**WHAT IS NEEDED**
In the records, each line holding "Pilli" must be reported.

**INPUT FOR THIS TASK**
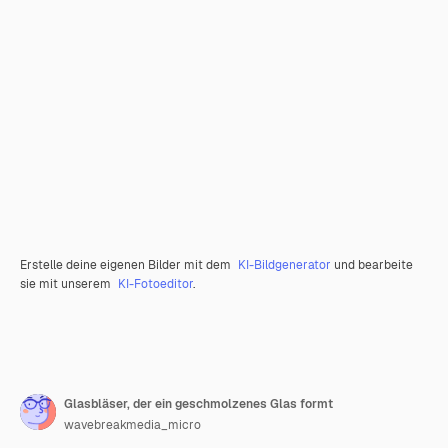
Erstelle deine eigenen Bilder mit dem
KI-Bildgenerator
und bearbeite
sie mit unserem
KI-Fotoeditor
.
Glasbläser, der ein geschmolzenes Glas formt
wavebreakmedia_micro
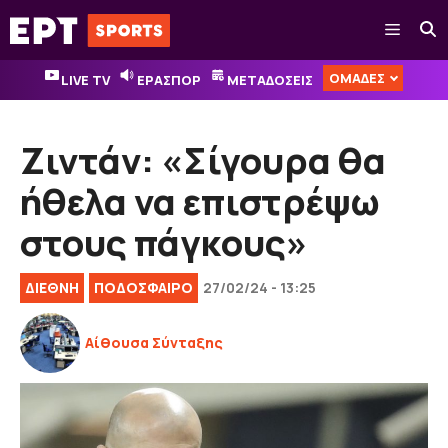
Μετάβαση
Μενού
σε
περιεχόμενο
ΟΜΑΔΕΣ
LIVE TV
ΕΡΑΣΠΟΡ
ΜΕΤΑΔΟΣΕΙΣ
Ζιντάν: «Σίγουρα θα
ήθελα να επιστρέψω
στους πάγκους»
ΔΙΕΘΝΉ
ΠΟΔΟΣΦΑΙΡΟ
27/02/24 - 13:25
Αίθουσα Σύνταξης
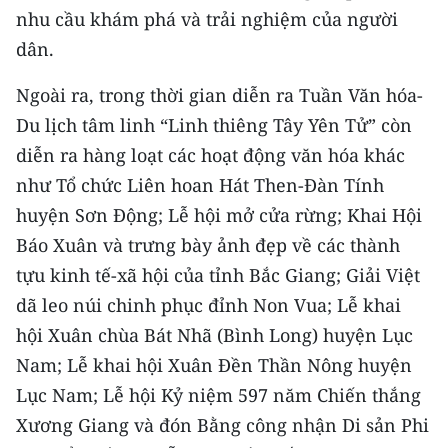
nhu cầu khám phá và trải nghiệm của người
CHUYÊN ĐỀ
dân.
CÁC CHUYÊN TRANG
Ngoài ra, trong thời gian diễn ra Tuần Văn hóa-
Du lịch tâm linh “Linh thiêng Tây Yên Tử” còn
diễn ra hàng loạt các hoạt động văn hóa khác
VỀ BÁO NHÂN DÂN
như Tổ chức Liên hoan Hát Then-Đàn Tính
THỜI NAY
huyện Sơn Động; Lễ hội mở cửa rừng; Khai Hội
Báo Xuân và trưng bày ảnh đẹp về các thành
NHÂN DÂN CUỐI TUẦN
tựu kinh tế-xã hội của tỉnh Bắc Giang; Giải Việt
NHÂN DÂN HẰNG THÁNG
dã leo núi chinh phục đỉnh Non Vua; Lễ khai
hội Xuân chùa Bát Nhã (Bình Long) huyện Lục
MUA BÁO
Nam; Lễ khai hội Xuân Đền Thần Nông huyện
Lục Nam; Lễ hội Kỷ niệm 597 năm Chiến thắng
ĐỌC BÁO IN
Xương Giang và đón Bằng công nhận Di sản Phi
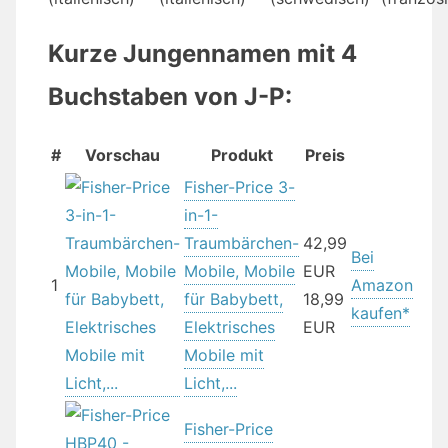
Kurze Jungennamen mit 4
Buchstaben von J-P:
#
Vorschau
Produkt
Preis
Fisher-Price 3-
in-1-
Traumbärchen-
42,99
Bei
Mobile, Mobile
EUR
1
Amazon
für Babybett,
18,99
kaufen*
Elektrisches
EUR
Mobile mit
Licht,...
Fisher-Price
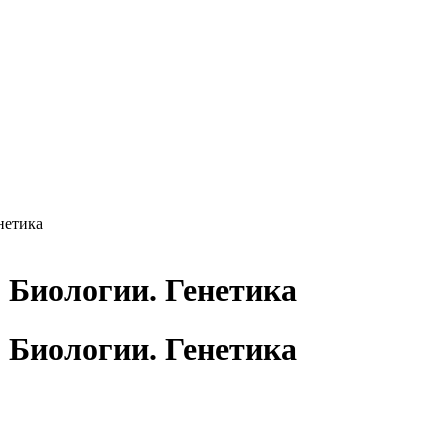
нетика
 Биологии. Генетика
 Биологии. Генетика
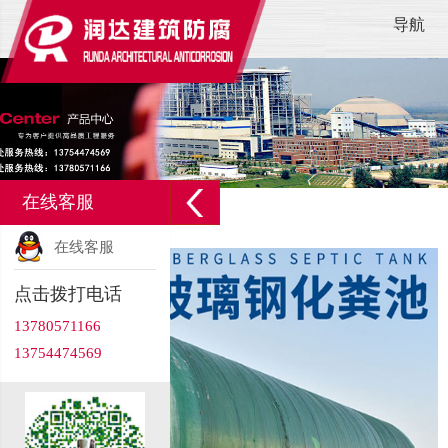
导航
在线客服
在线客服
点击拨打电话
13780571166
13754474569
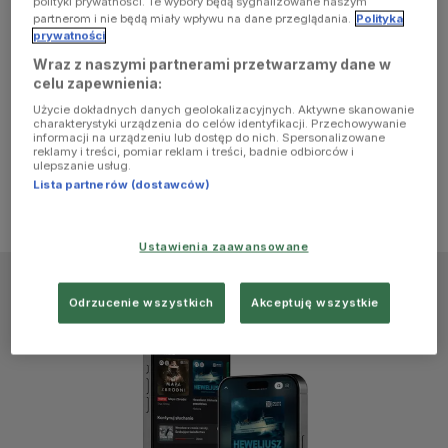
polityki prywatności. Te wybory będą sygnalizowane naszym
browser
partnerom i nie będą miały wpływu na dane przeglądania.
Polityka
prywatności
Wraz z naszymi partnerami przetwarzamy dane w
console for
celu zapewnienia:
Użycie dokładnych danych geolokalizacyjnych. Aktywne skanowanie
more
charakterystyki urządzenia do celów identyfikacji. Przechowywanie
informacji na urządzeniu lub dostęp do nich. Spersonalizowane
reklamy i treści, pomiar reklam i treści, badnie odbiorców i
information)
.
ulepszanie usług.
Lista partnerów (dostawców)
Ustawienia zaawansowane
Odrzucenie wszystkich
Akceptuję wszystkie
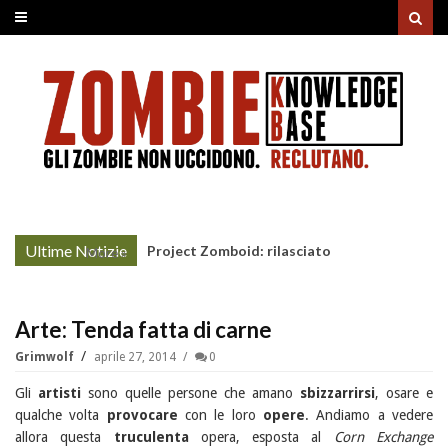
Ultime Notizie
Project Zomboid: rilasciato
More »
l'aggiornamento "Build 42"
Arte: Tenda fatta di carne
Grimwolf
aprile 27, 2014
0
Gli
artisti
sono quelle persone che amano
sbizzarrirsi
, osare e
qualche volta
provocare
con le loro
opere
. Andiamo a vedere
allora questa
truculenta
opera, esposta al
Corn Exchange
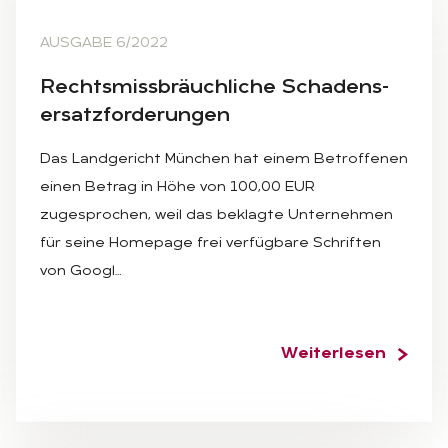
AUSGABE 6/2022
Rechts­miss­bräuch­li­che Scha­dens­
er­satz­for­de­run­gen
Das Landgericht München hat einem Betroffenen
einen Betrag in Höhe von 100,00 EUR
zugesprochen, weil das beklagte Unternehmen
für seine Homepage frei verfügbare Schriften
von Googl…
Weiterlesen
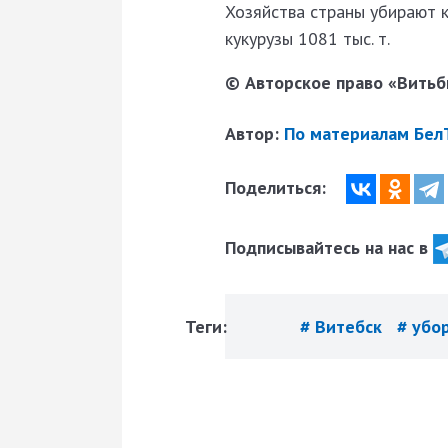
Хозяйства страны убирают к
кукурузы 1081 тыс. т.
© Авторское право «Витьби
Автор:
По материалам Бел
Поделиться:
Подписывайтесь на нас в
Теги:
# Витебск
# убо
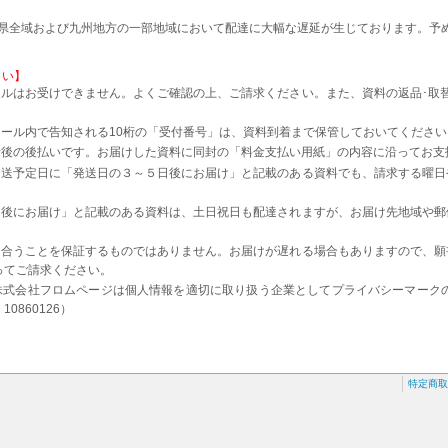
本県全域および九州地方の一部地域において配達に大幅な遅延が生じております。予
さい】
ルはお受けできません。よくご確認の上、ご請求ください。また、資料の返品･取
。
ール内で告知される10桁の「受付番号」は、資料到着まで保管しておいてください
着後の後払いです。お届けした資料に同封の「料金支払い用紙」の内容に沿ってお支
発送予定日に「発送日の３～５日後にお届け」と記載のある資料でも、請求する曜日
日後にお届け」と記載のある資料は、土日祝日も配達されますが、お届け先地域や郵
に合うことを保証するものではありません。お届けが遅れる場合もありますので、願
ってご請求ください。
株式会社フロムページは個人情報を適切に取り扱う企業としてプライバシーマーク
0860126）
特定商取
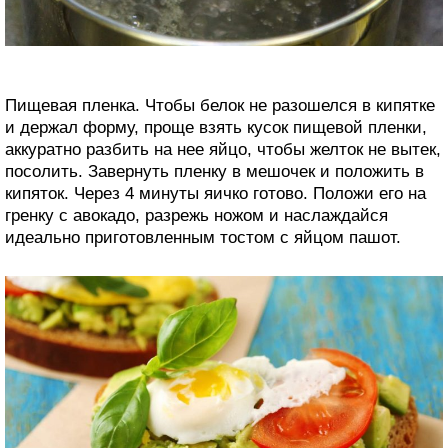
Пищевая пленка. Чтобы белок не разошелся в кипятке
и держал форму, проще взять кусок пищевой пленки,
аккуратно разбить на нее яйцо, чтобы желток не вытек,
посолить. Завернуть пленку в мешочек и положить в
кипяток. Через 4 минуты яичко готово. Положи его на
гренку с авокадо, разрежь ножом и наслаждайся
идеально приготовленным тостом с яйцом пашот.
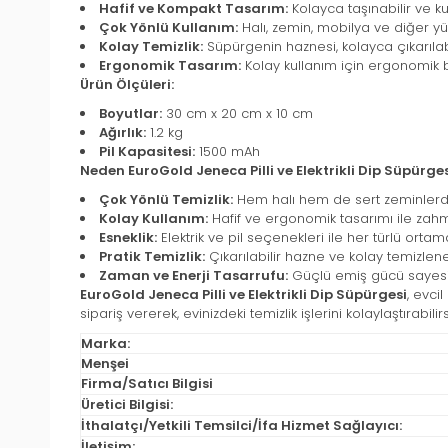
Hafif ve Kompakt Tasarım:
Kolayca taşınabilir ve k
Çok Yönlü Kullanım:
Halı, zemin, mobilya ve diğer yüzey
Kolay Temizlik:
Süpürgenin haznesi, kolayca çıkarılabi
Ergonomik Tasarım:
Kolay kullanım için ergonomik bir
Ürün Ölçüleri:
Boyutlar:
30 cm x 20 cm x 10 cm
Ağırlık:
1.2 kg
Pil Kapasitesi:
1500 mAh
Neden EuroGold Jeneca Pilli ve Elektrikli Dip Süpürge
Çok Yönlü Temizlik:
Hem halı hem de sert zeminlerde ev
Kolay Kullanım:
Hafif ve ergonomik tasarımı ile zahme
Esneklik:
Elektrik ve pil seçenekleri ile her türlü ortamd
Pratik Temizlik:
Çıkarılabilir hazne ve kolay temizleneb
Zaman ve Enerji Tasarrufu:
Güçlü emiş gücü sayesind
EuroGold Jeneca Pilli ve Elektrikli Dip Süpürgesi
, evci
sipariş vererek, evinizdeki temizlik işlerini kolaylaştırabilirs
Marka:
Menşei
Firma/Satıcı Bilgisi
Üretici Bilgisi:
İthalatçı/Yetkili Temsilci/İfa Hizmet Sağlayıcı:
İletişim:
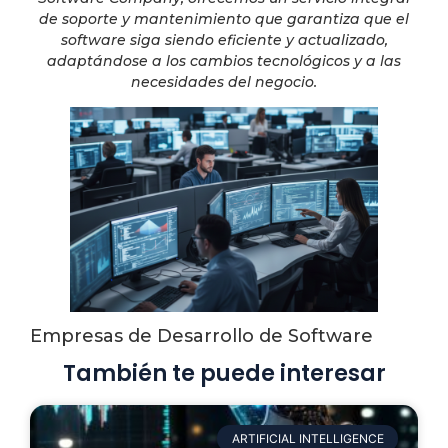
de soporte y mantenimiento que garantiza que el
software siga siendo eficiente y actualizado,
adaptándose a los cambios tecnológicos y a las
necesidades del negocio.
Empresas de Desarrollo de Software
También te puede interesar
ARTIFICIAL INTELLIGENCE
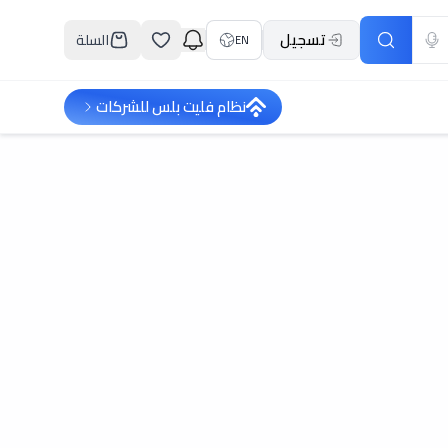
تسجيل
السلة
EN
نظام فليت بلس للشركات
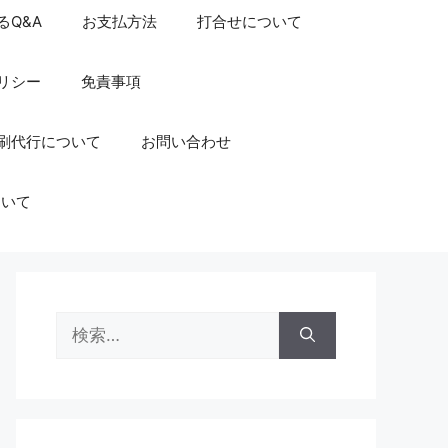
るQ&A
お支払方法
打合せについて
リシー
免責事項
刷代行について
お問い合わせ
ついて
検
索:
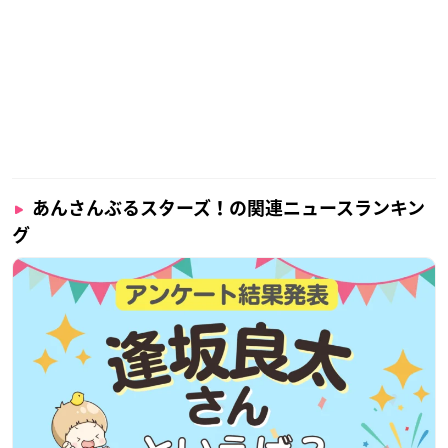
あんさんぶるスターズ！の関連ニュースランキン
グ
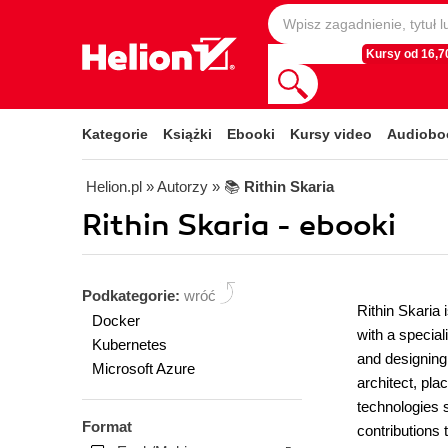
Kursy od 16,70
Kategorie
Książki
Ebooki
Kursy video
Audiobo
Helion.pl
» Autorzy
» 📚
Rithin Skaria
Rithin Skaria - ebooki
Podkategorie:
wróć
Rithin Skaria 
Docker
with a specia
Kubernetes
and designing 
Microsoft Azure
architect, pla
technologies s
Format
contributions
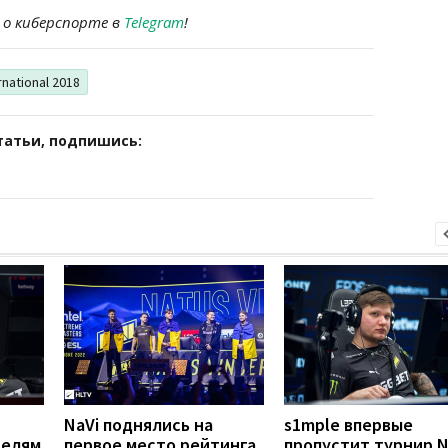
 о киберспорте в
Telegram
!
rnational 2018
татьи, подпишись:
NaVi поднялись на
s1mple впервые
телям
первое место рейтинга
пропустит турнир Na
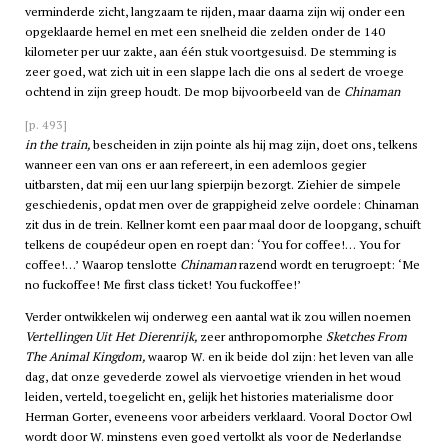
verminderde zicht, langzaam te rijden, maar daarna zijn wij onder een
opgeklaarde hemel en met een snelheid die zelden onder de 140
kilometer per uur zakte, aan één stuk voortgesuisd. De stemming is
zeer goed, wat zich uit in een slappe lach die ons al sedert de vroege
ochtend in zijn greep houdt. De mop bijvoorbeeld van de
Chinaman
[p. 493]
in the train,
bescheiden in zijn pointe als hij mag zijn, doet ons, telkens
wanneer een van ons er aan refereert, in een ademloos gegier
uitbarsten, dat mij een uur lang spierpijn bezorgt. Ziehier de simpele
geschiedenis, opdat men over de grappigheid zelve oordele: Chinaman
zit dus in de trein. Kellner komt een paar maal door de loopgang, schuift
telkens de coupédeur open en roept dan: ‘You for coffee!… You for
coffee!…’ Waarop tenslotte
Chinaman
razend wordt en terugroept: ‘Me
no fuckoffee! Me first class ticket! You fuckoffee!’
Verder ontwikkelen wij onderweg een aantal wat ik zou willen noemen
Vertellingen Uit Het Dierenrijk,
zeer anthropomorphe
Sketches From
The Animal Kingdom,
waarop W. en ik beide dol zijn: het leven van alle
dag, dat onze gevederde zowel als viervoetige vrienden in het woud
leiden, verteld, toegelicht en, gelijk het histories materialisme door
Herman Gorter, eveneens voor arbeiders verklaard. Vooral Doctor Owl
wordt door W. minstens even goed vertolkt als voor de Nederlandse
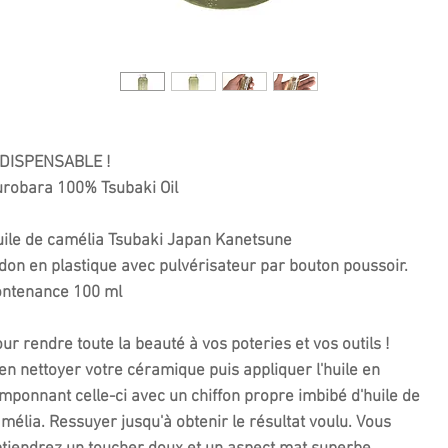
NDISPENSABLE !
robara 100% Tsubaki Oil
ile de camélia Tsubaki Japan Kanetsune
don en plastique avec pulvérisateur par bouton poussoir.
ontenance 100 ml
ur rendre toute la beauté à vos poteries et vos outils !
en nettoyer votre céramique puis appliquer l'huile en
mponnant celle-ci avec un chiffon propre imbibé d'huile de
mélia. Ressuyer jusqu'à obtenir le résultat voulu. Vous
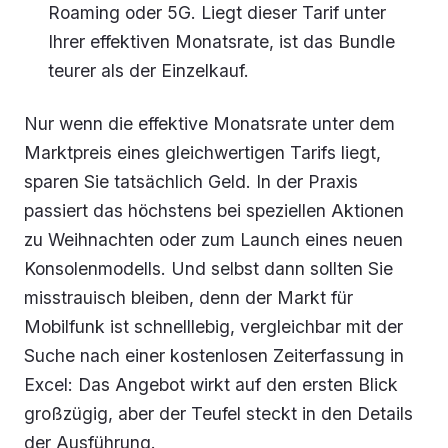
Roaming oder 5G. Liegt dieser Tarif unter
Ihrer effektiven Monatsrate, ist das Bundle
teurer als der Einzelkauf.
Nur wenn die effektive Monatsrate unter dem
Marktpreis eines gleichwertigen Tarifs liegt,
sparen Sie tatsächlich Geld. In der Praxis
passiert das höchstens bei speziellen Aktionen
zu Weihnachten oder zum Launch eines neuen
Konsolenmodells. Und selbst dann sollten Sie
misstrauisch bleiben, denn der Markt für
Mobilfunk ist schnelllebig, vergleichbar mit der
Suche nach einer kostenlosen Zeiterfassung in
Excel: Das Angebot wirkt auf den ersten Blick
großzügig, aber der Teufel steckt in den Details
der Ausführung.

**OUTPUT OF THE EXERCISE**
Neden EuroGold Jeneca Pilli ve Elektrikli Dip Süpürge
EuroGold Jeneca Pilli ve Elektrikli Dip Süpürgesi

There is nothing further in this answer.